Extract, exactly as written, each line from the start of the records below to the line containing "lúc nghỉ giữa", both ends included; drop the pictures.
(Beginning of Task material)
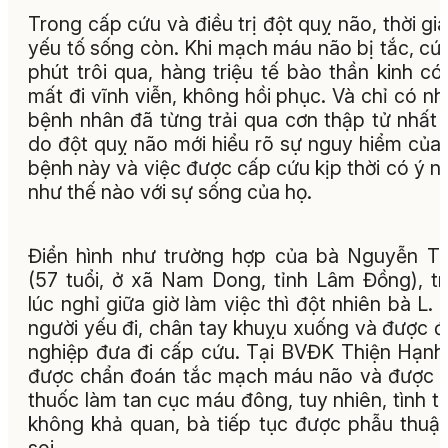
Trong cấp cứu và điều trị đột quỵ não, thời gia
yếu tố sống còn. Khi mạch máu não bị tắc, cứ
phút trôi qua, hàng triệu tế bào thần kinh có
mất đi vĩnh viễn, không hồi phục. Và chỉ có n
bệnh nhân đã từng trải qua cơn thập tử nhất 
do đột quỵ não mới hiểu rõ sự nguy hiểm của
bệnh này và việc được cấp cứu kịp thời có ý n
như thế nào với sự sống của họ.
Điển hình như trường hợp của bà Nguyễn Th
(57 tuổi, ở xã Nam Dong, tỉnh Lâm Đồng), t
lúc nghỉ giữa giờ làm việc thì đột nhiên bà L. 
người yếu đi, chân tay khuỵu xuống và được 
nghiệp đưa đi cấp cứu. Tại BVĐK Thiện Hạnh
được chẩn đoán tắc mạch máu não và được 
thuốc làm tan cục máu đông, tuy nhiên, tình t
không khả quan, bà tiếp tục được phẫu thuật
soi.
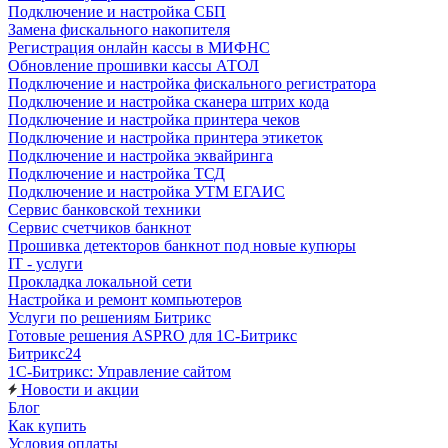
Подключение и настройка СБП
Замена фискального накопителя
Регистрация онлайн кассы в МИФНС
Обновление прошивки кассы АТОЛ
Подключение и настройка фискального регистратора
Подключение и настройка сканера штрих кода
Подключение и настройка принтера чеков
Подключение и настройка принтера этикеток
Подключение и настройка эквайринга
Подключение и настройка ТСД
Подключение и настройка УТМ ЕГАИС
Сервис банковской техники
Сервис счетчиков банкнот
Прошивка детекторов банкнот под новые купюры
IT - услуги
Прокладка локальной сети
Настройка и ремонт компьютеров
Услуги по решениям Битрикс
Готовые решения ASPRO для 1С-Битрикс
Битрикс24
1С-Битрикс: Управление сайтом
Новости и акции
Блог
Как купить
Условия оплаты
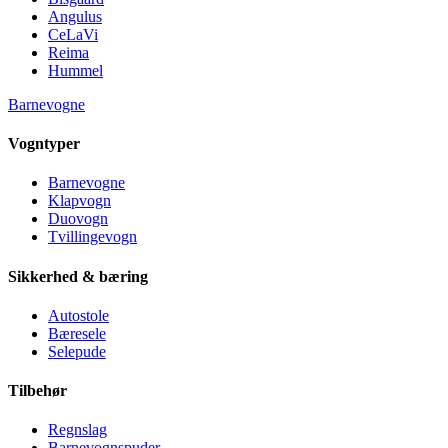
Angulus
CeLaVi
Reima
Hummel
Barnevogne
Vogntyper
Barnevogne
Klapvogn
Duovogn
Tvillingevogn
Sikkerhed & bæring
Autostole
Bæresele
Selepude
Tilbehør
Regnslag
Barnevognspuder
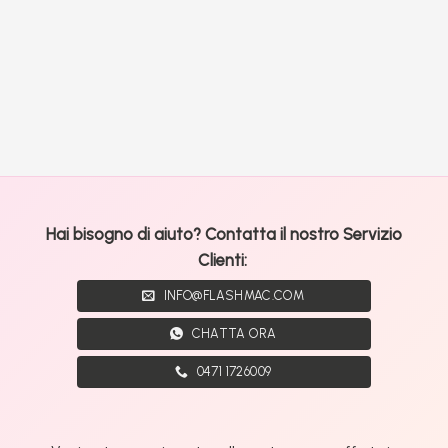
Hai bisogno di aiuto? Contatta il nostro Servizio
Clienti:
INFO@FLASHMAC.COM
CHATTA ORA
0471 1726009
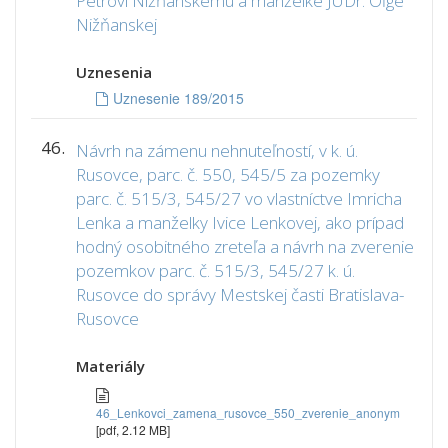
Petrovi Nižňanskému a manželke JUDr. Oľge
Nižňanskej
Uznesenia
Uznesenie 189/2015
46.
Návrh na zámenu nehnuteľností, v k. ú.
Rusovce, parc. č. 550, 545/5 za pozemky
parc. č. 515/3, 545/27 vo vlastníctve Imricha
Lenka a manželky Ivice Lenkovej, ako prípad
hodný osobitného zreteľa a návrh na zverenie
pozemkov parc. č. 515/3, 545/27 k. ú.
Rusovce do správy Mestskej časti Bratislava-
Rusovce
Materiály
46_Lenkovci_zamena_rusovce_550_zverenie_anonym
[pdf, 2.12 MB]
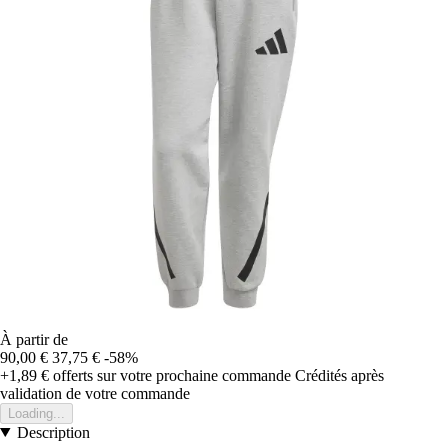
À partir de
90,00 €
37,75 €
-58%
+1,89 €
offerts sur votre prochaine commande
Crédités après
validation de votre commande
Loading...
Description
(End of Task material)
> **Solved problem**
Trong cấp cứu và điều trị đột quỵ não, thời gia
yếu tố sống còn. Khi mạch máu não bị tắc, cứ
phút trôi qua, hàng triệu tế bào thần kinh có
mất đi vĩnh viễn, không hồi phục. Và chỉ có n
bệnh nhân đã từng trải qua cơn thập tử nhất 
do đột quỵ não mới hiểu rõ sự nguy hiểm của
bệnh này và việc được cấp cứu kịp thời có ý n
như thế nào với sự sống của họ.
Điển hình như trường hợp của bà Nguyễn Th
(57 tuổi, ở xã Nam Dong, tỉnh Lâm Đồng), t
lúc nghỉ giữa giờ làm việc thì đột nhiên bà L. 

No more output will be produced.